Now we are goin to train our model in a CPU although it would be great if we could take advantage of a GPU, as this takes a long time to run.

In [33]:
model.fit(x_train, y_train, batch_size=32, epochs=15, verbose=2, validation_data=(x_test, y_test))
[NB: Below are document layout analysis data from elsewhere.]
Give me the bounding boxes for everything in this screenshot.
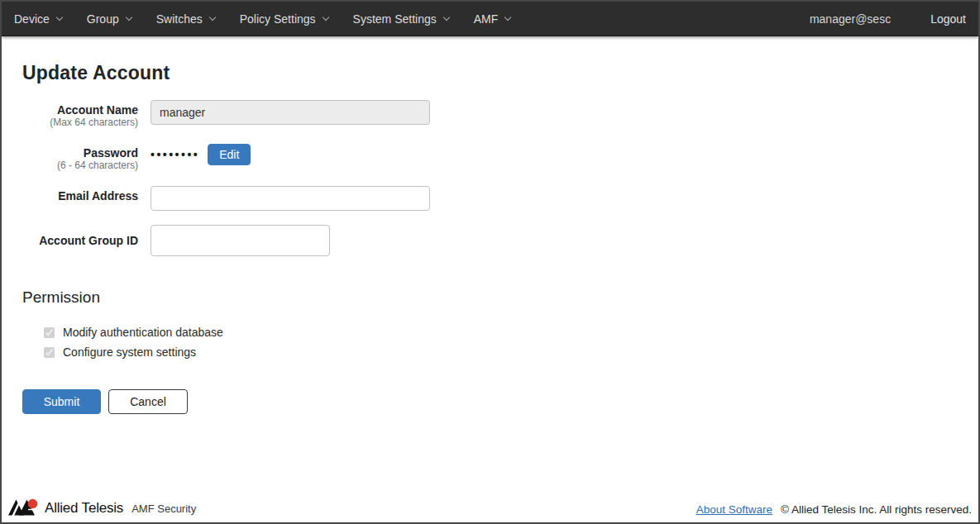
nav-item-device[interactable]: Device [14,12,62,26]
nav-item-label: Switches [156,12,203,26]
permission-item-configure-system: Configure system settings [44,345,958,359]
permission-item-label: Configure system settings [63,345,196,359]
account-name-input [151,100,430,125]
nav-item-label: AMF [474,12,499,26]
password-label: Password [22,146,138,160]
account-name-hint: (Max 64 characters) [22,117,138,129]
email-row: Email Address [22,186,958,211]
user-account-label[interactable]: manager@sesc [810,12,891,26]
logout-button[interactable]: Logout [930,12,966,26]
account-group-id-label: Account Group ID [22,234,138,247]
nav-item-system-settings[interactable]: System Settings [353,12,449,26]
account-group-id-input[interactable] [151,225,330,256]
copyright-text: © Allied Telesis Inc. All rights reserve… [781,503,972,517]
nav-item-label: System Settings [353,12,437,26]
cancel-button[interactable]: Cancel [108,389,188,414]
modify-auth-db-checkbox [44,327,55,338]
chevron-down-icon [504,14,511,21]
product-name: AMF Security [131,502,196,517]
chevron-down-icon [56,14,63,21]
about-software-link[interactable]: About Software [696,503,772,517]
password-edit-button[interactable]: Edit [208,144,251,165]
form-actions: Submit Cancel [22,389,958,414]
account-name-label: Account Name [22,103,138,117]
nav-right: manager@sesc Logout [810,12,966,26]
account-group-id-label-col: Account Group ID [22,225,138,256]
password-hint: (6 - 64 characters) [22,160,138,172]
footer-right: About Software © Allied Telesis Inc. All… [696,503,972,517]
permission-item-modify-auth-db: Modify authentication database [44,326,958,339]
nav-menu: Device Group Switches Policy Settings Sy… [14,12,535,26]
configure-system-settings-checkbox [44,347,55,358]
password-label-col: Password (6 - 64 characters) [22,143,138,172]
chevron-down-icon [125,14,131,21]
main-content: Update Account Account Name (Max 64 char… [2,36,978,498]
footer: Allied Telesis AMF Security About Softwa… [2,498,978,522]
nav-item-label: Policy Settings [240,12,316,26]
permission-item-label: Modify authentication database [63,326,223,339]
email-label-col: Email Address [22,186,138,211]
nav-item-amf[interactable]: AMF [474,12,511,26]
nav-item-policy-settings[interactable]: Policy Settings [240,12,328,26]
allied-telesis-logo-icon [8,498,39,517]
top-navbar: Device Group Switches Policy Settings Sy… [2,2,978,36]
brand-name: Allied Telesis [45,500,123,517]
email-input[interactable] [151,186,430,211]
nav-item-switches[interactable]: Switches [156,12,215,26]
permission-section-title: Permission [22,288,958,307]
chevron-down-icon [442,14,449,21]
permission-list: Modify authentication database Configure… [22,326,958,359]
page-title: Update Account [22,62,958,84]
app-window: Device Group Switches Policy Settings Sy… [0,0,980,524]
nav-item-group[interactable]: Group [87,12,131,26]
email-label: Email Address [22,189,138,202]
nav-item-label: Group [87,12,119,26]
account-name-row: Account Name (Max 64 characters) [22,100,958,129]
chevron-down-icon [322,14,328,21]
password-masked-value: •••••••• [151,145,199,165]
account-group-id-row: Account Group ID [22,225,958,256]
password-row: Password (6 - 64 characters) •••••••• Ed… [22,143,958,172]
chevron-down-icon [209,14,216,21]
submit-button[interactable]: Submit [22,389,101,414]
nav-item-label: Device [14,12,50,26]
brand-box: Allied Telesis AMF Security [8,498,196,517]
account-name-label-col: Account Name (Max 64 characters) [22,100,138,129]
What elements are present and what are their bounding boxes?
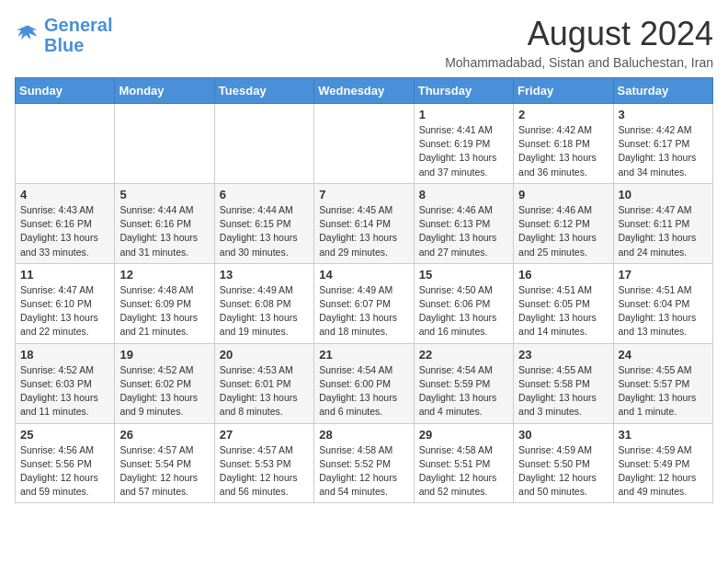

Train on 25000 samples, validate on 25000 samples
Epoch 1/15
25000/25000 - 954s - loss: 0.4717 - accuracy: 0.7776 - val_loss: 0.4157 - val_accuracy: 0.8178
Epoch 2/15
25000/25000 - 1532s - loss: 0.3546 - accuracy: 0.8510 - val_loss: 0.4864 - val_accuracy: 0.7688
Epoch 3/15
25000/25000 - 890s - loss: 0.2892 - accuracy: 0.8832 - val_loss: 0.3727 - val_accuracy: 0.8514
Epoch 4/15
25000/25000 - 925s - loss: 0.2294 - accuracy: 0.9106 - val_loss: 0.3674 - val_accuracy: 0.8512
Epoch 5/15
25000/25000 - 1258s - loss: 0.1872 - accuracy: 0.9271 - val_loss: 0.4017 - val_accuracy: 0.8495
Epoch 6/15
25000/25000 - 2324s - loss: 0.1529 - accuracy: 0.9424 - val_loss: 0.4332 - val_accuracy: 0.8407
Epoch 7/15
25000/25000 - 2166s - loss: 0.1365 - accuracy: 0.9508 - val_loss: 0.4763 - val_accuracy: 0.8461
Epoch 8/15
25000/25000 - 1308s - loss: 0.0987 - accuracy: 0.9651 - val_loss: 0.4894 - val_accuracy: 0.8447
Epoch 9/15
25000/25000 - 1455s - loss: 0.0796 - accuracy: 0.9725 - val_loss: 0.5733 - val_accurac

<tensorflow.python.keras.callbacks.History at 0x646111650>

We now evaluate the accurracy of our model:

In [34]:
score, acc = model.evaluate(x_test, y_test, batch_size=32, verbose=2)
print('Test score:', score)
print('Test accuracy:', acc)

25000/1 - 212s - loss: 0.9275 - accuracy: 0.8344
Test score: 0.8324115474414825
Test accuracy: 0.83444


83% is not bad considering that we limited ourselves to just the first 150 words of each review but again, with a GPU the results could be better.

The validation acurracy didn't improved from the third epoch so perhaps it would had been a good idea to include an early stopping as we might have overfit.